I followed Xenakis’ workshops for some weeks, where he had his machine, the UPIC computer, in which you could literally see the sound waves and from those waves you could build with a pencil whatever sound you would like. At the Paris Conservatory I attended Baliff’s great music analysis courses for two years. Baliff would play everyone from Stravinsky to Boulez to Messiaen, and we learned a lot about the music of our times.

How do you think your style has evolved?

From the early 1990s to 2003 I wrote music for more than fifty movies in France and Europe. During that time I tried to build an identity, an aesthetic based on the ‘less is more’ principle. I tried to bring transparency to the scores and to use strings and ethnic instruments in a colourful rather than folkloric way. As a film composer, I did not want to throw my music at the picture but rather to be part of the picture, to be completely involved and interwoven with everything –the dialogue, the sounds, the rhythm of the film. I spent long hours trying to find the right ‘vibration’; I call it ‘vibration’ because that’s what I feel when the music and the image really fit together. My wife Solre Lemonnier was my concertmaster for almost all my European movies and she taught me how interpretation was crucial to my style. The performance of the musicians had to be based upon such aesthetic: the transparency of the orchestrations, the strings playing with very little vibrato or none, my particular use of flutes.

What happened after Girl With a Pearl Earring?

After that film I had the opportunity to do some larger scores in Hollywood, where the film industry offers the possibility of a large, epic expression. In American cinema there is this tradition of symphonic scores which has somehow vanished from Europe. When I was seventeen or eighteen, I was a movie fun and always dreamed of one day following the tracks of Franz Waxman, Bernard Herrmann, Elmer Bernstein, Jerry Goldsmith, John Williams... I was hoping that one day I could score one of these epic movies. So I guess that was the next step, when I started doing larger films after 2003. But in Hollywood I kept using what I learned before in my European career, which is being big when you need to be big, but also being small when it’s possible…

…using few instruments…

Yes, because sometimes I want to be very close to the inner psychology of the characters to reveal their traumas. I want to show the invisible, something that you don’t see in the screen. So I have tried on each score not to repeat myself, to bring new themes that I have not used before, to take new challenges, to improve on the melodies, the rhythm, the harmonies, the way I build the cues of the picture.

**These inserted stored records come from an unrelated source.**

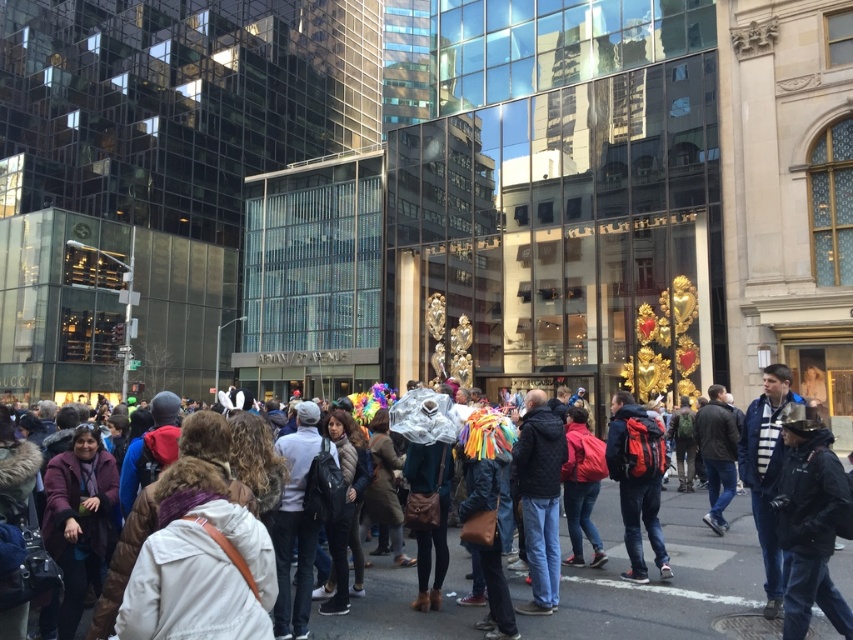 You are a photographer trying to capture both the dark brown leather jacket at center and the red backpack at center in the same frame. Which object should you focus on first to ensure both are in the frame?

You should focus on the dark brown leather jacket at center first because its width is larger than the red backpack at center, so positioning it properly will help include both in the frame.

You are a photographer trying to capture both the dark brown leather jacket at center and the black quilted jacket at center in the same frame. Which jacket should you adjust your camera angle to focus on first to ensure both are in the shot?

The dark brown leather jacket at center is positioned on the left side of black quilted jacket at center. Therefore, you should focus on the dark brown leather jacket at center first to ensure both are included in the frame.

You are a photographer trying to capture a candid shot of the black quilted jacket at center and dark blue jeans at center in the bustling urban scene. Since you want to ensure both are visible in the frame, which object should you focus on first to ensure the other remains in the shot?

The black quilted jacket at center occupies less space than dark blue jeans at center, so you should focus on the dark blue jeans at center first since it takes up more space and will help keep the smaller black quilted jacket at center within the frame.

So I guess my style has evolved or at least I hope so, because I have tried really hard.

There’s not much music in Audiard’s A Prophet (2009) or Polanski’s The Ghost Writer (2010). Are they examples of your ‘less is more’ aesthetic?

Yes. In European cinema reality is more present than in American cinema, which tends towards fantasy. So if you want to respect reality you cannot impose too much music, otherwise you cut yourself off from the real sound. That’s why placement is crucial, because if you place the music at the wrong point you are an intruder, and I don’t want to be that. I want to enter the film without notice. It’s tricky.

The finest scores have to work both as applied and autonomous music at once.

That’s the key to a good score. Film music is fifty percent function and fifty percent fiction. Music has to serve the movie to be efficient, it has to be useful, otherwise it wouldn’t be necessary for the film. But at the same time it has to open the world of imagination and bring the invisible to life. That is difficult and requires a lot of work, intuition and an understanding of what cinema is. John Williams is the master of that: a composer who can do something extremely tailored to the picture and, at the same time, pure music.

I imagine studying film aesthetics has played an essential role in your career.

I learnt a lot by watching movies and understanding how film music works. In the early 1980s, before I first got a video machine, I spent hours watching movies in the theatres. I stayed and watched the same film three times (which at that time was possible, because with one ticket you could stay in the cinema for several sessions). Knowing about film is not merely knowing the terms, ‘aerial shot’ or ‘tracking shot’, but having your artistic references built by the tradition. Because there’s a history before you, you are not the first one to write music for films. So you have to listen a lot, not only to American scores, but also to Nino Rota, Georges Delerue, Maurice Jarre, all these great composers who worked with great intimacy with the picture.

Was there a particular film composer that you learned from?

I learned from Bernard Herrmann in particular, because he had an incredible instinct for dramaturgy and knew how to place music in the film. He was the first one to mark different moments in the same cue and to realise the importance of the entries and the outs. If you listen carefully to his Hitchcock’s scores, for example, his music is never wall-to-wall. Herrmann also invented the use of repetitive music in film, repetitive patterns transposed, accelerated or slowed-down, the same patterns again and again, which created this feeling of obsession. That is something I learned from him and I think I use a lot.

Do you usually compose the score once the film is edited?

Yes. There have been some exceptions, like when I worked with Terrence Malick during the making of Tree of Life. But I prefer to write the score once the film is finished. Otherwise I would write for the concert hall. I write for the movies – you have to watch them, because the script isn’t the movie. I have done movies where the script was great and the movie was crap. I need to see the faces and the light, to feel the pace of the editing and the inner rhythm of each sequence, to hear the dialogue and the sounds.

Who decides the placement and amount of music in the final film?

It depends. It’s an exchange. Sometimes I try to convince the director if I think it’s better to have more or less music. Sometimes the exchange works, sometimes doesn’t. Fair enough. I am here to help the director, not to impose myself to the director. At the end it’s his film, not mine. I always respect that.

You have given master classes at the Royal College of Music, la Sorbonne and the Cannes Film Festival. What’s your advise to emerging film composers?

Many composers think that they can write film music because they are good composers, but that’s not enough. They have to learn cinema, not music. Actually, I wish I could give lessons to emerging directors rather than to composers! Composers know music, I cannot teach them that. What they need to learn is the history of cinema and the history of film music to be able to communicate with the director. When I speak to a director, we can find a way together through the film only because I have seen many movies and listened to many scores before.

Communicating with the filmmaker is essential for you, isn’t it?

Absolutely. I like to meet people who have the same kind of approach to cinema. I like to share my way of composing for the films with great directors like Frears, Polanski, Audiard or Clooney. They like the idea of ‘less is more’, but they are not afraid of having music in their films. And that’s the best thing for a composer, to have somebody who believes in the strength and the emotional power of the music in the film. Someone who understands the sensitivity that music can bring out of a character, how much the score can contribute to the dramaturgy of the picture. That’s the best director: the one who likes music in life, music in movies, and trusts you.